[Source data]
_ _ _ _
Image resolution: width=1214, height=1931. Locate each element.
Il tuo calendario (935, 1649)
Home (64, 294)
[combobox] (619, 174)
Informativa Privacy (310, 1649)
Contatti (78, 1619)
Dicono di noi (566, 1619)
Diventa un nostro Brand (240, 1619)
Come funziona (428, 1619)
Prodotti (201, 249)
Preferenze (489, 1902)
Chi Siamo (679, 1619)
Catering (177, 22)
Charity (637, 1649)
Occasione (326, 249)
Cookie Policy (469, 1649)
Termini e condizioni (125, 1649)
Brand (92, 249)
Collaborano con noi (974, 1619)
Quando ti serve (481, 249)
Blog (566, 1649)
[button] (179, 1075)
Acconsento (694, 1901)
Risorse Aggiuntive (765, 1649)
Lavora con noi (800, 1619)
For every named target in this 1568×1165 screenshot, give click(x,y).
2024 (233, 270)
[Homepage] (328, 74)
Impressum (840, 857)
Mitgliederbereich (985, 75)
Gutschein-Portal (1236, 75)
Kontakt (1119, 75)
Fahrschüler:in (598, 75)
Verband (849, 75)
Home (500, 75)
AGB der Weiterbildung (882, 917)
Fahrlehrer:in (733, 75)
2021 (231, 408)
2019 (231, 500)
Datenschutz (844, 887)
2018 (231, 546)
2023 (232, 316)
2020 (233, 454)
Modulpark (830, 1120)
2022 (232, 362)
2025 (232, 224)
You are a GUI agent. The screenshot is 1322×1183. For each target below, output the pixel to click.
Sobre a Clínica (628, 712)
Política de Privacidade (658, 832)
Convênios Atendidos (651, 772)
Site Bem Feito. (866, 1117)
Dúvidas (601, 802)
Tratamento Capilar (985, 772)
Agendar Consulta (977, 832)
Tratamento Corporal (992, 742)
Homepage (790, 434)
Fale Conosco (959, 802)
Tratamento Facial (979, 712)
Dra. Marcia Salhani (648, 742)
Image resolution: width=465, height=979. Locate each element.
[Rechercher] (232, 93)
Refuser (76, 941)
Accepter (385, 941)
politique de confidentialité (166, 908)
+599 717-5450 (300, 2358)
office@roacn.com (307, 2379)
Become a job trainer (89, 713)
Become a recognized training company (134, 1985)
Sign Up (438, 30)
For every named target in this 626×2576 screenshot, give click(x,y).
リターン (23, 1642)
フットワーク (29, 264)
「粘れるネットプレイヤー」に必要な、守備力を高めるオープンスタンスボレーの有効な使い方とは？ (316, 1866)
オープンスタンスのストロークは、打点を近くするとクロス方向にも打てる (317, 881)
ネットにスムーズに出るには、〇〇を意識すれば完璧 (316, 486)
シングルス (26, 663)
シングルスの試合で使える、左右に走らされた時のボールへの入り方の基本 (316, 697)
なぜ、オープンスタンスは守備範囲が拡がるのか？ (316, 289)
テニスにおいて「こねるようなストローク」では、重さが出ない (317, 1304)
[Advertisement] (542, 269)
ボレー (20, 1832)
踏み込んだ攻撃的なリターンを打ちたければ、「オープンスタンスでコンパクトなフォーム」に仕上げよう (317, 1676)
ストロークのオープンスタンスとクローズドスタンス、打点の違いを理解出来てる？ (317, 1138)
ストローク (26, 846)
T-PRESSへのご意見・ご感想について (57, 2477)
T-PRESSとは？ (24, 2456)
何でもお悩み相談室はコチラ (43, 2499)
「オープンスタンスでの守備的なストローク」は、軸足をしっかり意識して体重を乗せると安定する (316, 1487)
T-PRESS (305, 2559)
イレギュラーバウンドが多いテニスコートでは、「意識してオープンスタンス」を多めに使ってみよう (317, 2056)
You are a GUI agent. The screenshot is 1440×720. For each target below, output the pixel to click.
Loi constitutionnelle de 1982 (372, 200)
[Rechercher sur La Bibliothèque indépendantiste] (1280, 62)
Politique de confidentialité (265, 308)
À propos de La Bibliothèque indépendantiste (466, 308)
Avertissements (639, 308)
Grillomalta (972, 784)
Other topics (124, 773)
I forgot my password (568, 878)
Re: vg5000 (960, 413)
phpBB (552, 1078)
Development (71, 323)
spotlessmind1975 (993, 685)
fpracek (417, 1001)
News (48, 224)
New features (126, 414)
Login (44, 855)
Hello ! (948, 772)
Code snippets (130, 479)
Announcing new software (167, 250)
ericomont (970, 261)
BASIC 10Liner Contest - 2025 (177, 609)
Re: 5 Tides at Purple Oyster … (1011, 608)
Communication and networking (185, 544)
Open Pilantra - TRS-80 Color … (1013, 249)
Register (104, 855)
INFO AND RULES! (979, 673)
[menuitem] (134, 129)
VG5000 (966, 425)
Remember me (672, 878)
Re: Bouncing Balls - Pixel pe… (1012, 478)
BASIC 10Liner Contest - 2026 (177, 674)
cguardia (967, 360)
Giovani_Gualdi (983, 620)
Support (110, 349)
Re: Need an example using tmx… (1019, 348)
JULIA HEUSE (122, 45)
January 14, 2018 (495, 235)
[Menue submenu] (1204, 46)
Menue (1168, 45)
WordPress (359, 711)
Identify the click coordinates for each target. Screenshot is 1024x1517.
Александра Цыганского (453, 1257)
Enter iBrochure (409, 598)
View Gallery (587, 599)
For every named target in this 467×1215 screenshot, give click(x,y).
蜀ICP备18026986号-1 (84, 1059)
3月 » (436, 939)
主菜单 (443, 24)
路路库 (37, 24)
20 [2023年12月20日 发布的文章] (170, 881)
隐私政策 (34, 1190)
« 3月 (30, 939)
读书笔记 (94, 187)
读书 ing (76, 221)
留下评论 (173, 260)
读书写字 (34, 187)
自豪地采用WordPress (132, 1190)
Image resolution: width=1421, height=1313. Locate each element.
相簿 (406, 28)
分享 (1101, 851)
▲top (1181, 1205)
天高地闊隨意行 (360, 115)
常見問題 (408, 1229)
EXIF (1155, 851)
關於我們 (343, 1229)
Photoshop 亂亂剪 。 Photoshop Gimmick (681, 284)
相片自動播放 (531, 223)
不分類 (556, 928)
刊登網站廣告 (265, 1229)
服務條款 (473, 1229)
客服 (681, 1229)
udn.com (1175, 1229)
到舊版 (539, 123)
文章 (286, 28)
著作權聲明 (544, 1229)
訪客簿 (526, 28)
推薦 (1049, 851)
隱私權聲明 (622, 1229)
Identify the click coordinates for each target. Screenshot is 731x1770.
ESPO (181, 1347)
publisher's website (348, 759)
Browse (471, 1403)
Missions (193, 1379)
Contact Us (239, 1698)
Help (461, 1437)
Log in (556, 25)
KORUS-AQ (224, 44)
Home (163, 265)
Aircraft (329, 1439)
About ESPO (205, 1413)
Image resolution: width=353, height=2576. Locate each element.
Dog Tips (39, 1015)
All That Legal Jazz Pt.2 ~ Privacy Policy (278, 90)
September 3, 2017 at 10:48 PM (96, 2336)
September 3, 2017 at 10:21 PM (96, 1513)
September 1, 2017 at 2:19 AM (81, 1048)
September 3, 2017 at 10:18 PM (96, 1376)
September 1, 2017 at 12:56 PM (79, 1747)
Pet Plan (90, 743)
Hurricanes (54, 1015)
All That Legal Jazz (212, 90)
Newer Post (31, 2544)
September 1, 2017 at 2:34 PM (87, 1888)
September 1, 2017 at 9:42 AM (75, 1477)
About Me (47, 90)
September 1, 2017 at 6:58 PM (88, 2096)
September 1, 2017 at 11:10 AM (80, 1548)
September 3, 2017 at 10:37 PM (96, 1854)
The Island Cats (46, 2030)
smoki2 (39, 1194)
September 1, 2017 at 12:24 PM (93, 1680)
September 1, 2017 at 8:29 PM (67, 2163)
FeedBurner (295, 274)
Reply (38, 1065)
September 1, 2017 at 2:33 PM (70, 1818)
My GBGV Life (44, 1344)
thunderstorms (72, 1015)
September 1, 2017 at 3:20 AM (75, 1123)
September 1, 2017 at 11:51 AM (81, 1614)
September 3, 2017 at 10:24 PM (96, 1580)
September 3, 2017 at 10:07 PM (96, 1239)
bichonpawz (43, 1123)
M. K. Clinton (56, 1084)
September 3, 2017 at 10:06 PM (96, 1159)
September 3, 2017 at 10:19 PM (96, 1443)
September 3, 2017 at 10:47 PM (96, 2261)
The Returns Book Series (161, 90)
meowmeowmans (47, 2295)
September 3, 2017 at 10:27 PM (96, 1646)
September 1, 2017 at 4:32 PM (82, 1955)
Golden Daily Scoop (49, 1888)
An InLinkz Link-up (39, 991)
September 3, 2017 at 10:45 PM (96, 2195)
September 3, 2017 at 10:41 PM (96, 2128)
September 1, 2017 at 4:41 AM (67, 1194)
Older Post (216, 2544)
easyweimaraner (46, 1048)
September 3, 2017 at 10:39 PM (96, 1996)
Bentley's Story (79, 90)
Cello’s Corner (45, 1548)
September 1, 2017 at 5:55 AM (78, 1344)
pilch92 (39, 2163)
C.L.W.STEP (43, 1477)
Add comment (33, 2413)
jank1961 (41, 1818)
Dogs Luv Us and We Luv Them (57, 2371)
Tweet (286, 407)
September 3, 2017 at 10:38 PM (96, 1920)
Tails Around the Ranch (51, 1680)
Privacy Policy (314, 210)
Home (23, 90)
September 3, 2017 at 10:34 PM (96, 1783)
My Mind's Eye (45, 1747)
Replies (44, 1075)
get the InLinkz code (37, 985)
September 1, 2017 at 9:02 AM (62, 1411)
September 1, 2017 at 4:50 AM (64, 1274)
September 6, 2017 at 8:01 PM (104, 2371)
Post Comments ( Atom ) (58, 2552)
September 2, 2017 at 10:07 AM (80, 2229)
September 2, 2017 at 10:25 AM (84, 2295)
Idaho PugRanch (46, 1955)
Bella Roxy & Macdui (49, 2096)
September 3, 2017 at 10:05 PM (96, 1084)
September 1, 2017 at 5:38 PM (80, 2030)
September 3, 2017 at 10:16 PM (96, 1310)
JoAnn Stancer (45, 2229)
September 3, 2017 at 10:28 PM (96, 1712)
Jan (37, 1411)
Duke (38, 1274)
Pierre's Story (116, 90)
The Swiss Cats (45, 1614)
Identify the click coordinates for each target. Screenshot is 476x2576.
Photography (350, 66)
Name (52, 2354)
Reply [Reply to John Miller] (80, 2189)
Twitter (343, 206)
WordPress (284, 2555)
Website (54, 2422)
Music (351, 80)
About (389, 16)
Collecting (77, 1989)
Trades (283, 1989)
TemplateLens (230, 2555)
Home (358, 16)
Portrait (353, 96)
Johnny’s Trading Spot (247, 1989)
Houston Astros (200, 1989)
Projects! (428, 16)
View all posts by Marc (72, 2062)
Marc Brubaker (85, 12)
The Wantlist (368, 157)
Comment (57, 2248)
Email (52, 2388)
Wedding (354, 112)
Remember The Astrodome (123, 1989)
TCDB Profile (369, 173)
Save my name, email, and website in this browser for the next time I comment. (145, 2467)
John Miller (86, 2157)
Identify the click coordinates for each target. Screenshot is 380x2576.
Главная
_ _ _ _
Reproduce only the lines above spanning from the line containing "推薦 (1049, 851)" through the line containing "September 3, 2017 at 10:24 PM (96, 1580)", word for word.

推薦 (1049, 851)
隱私權聲明 (622, 1229)
Identify the click coordinates for each target. Screenshot is 731x1770.
ESPO (181, 1347)
publisher's website (348, 759)
Browse (471, 1403)
Missions (193, 1379)
Contact Us (239, 1698)
Help (461, 1437)
Log in (556, 25)
KORUS-AQ (224, 44)
Home (163, 265)
Aircraft (329, 1439)
About ESPO (205, 1413)
Image resolution: width=353, height=2576. Locate each element.
Dog Tips (39, 1015)
All That Legal Jazz Pt.2 ~ Privacy Policy (278, 90)
September 3, 2017 at 10:48 PM (96, 2336)
September 3, 2017 at 10:21 PM (96, 1513)
September 1, 2017 at 2:19 AM (81, 1048)
September 3, 2017 at 10:18 PM (96, 1376)
September 1, 2017 at 12:56 PM (79, 1747)
Pet Plan (90, 743)
Hurricanes (54, 1015)
All That Legal Jazz (212, 90)
Newer Post (31, 2544)
September 1, 2017 at 2:34 PM (87, 1888)
September 1, 2017 at 9:42 AM (75, 1477)
About Me (47, 90)
September 1, 2017 at 6:58 PM (88, 2096)
September 1, 2017 at 11:10 AM (80, 1548)
September 3, 2017 at 10:37 PM (96, 1854)
The Island Cats (46, 2030)
smoki2 (39, 1194)
September 1, 2017 at 12:24 PM (93, 1680)
September 1, 2017 at 8:29 PM (67, 2163)
FeedBurner (295, 274)
Reply (38, 1065)
September 1, 2017 at 2:33 PM (70, 1818)
My GBGV Life (44, 1344)
thunderstorms (72, 1015)
September 1, 2017 at 3:20 AM (75, 1123)
September 1, 2017 at 11:51 AM (81, 1614)
September 3, 2017 at 10:24 PM (96, 1580)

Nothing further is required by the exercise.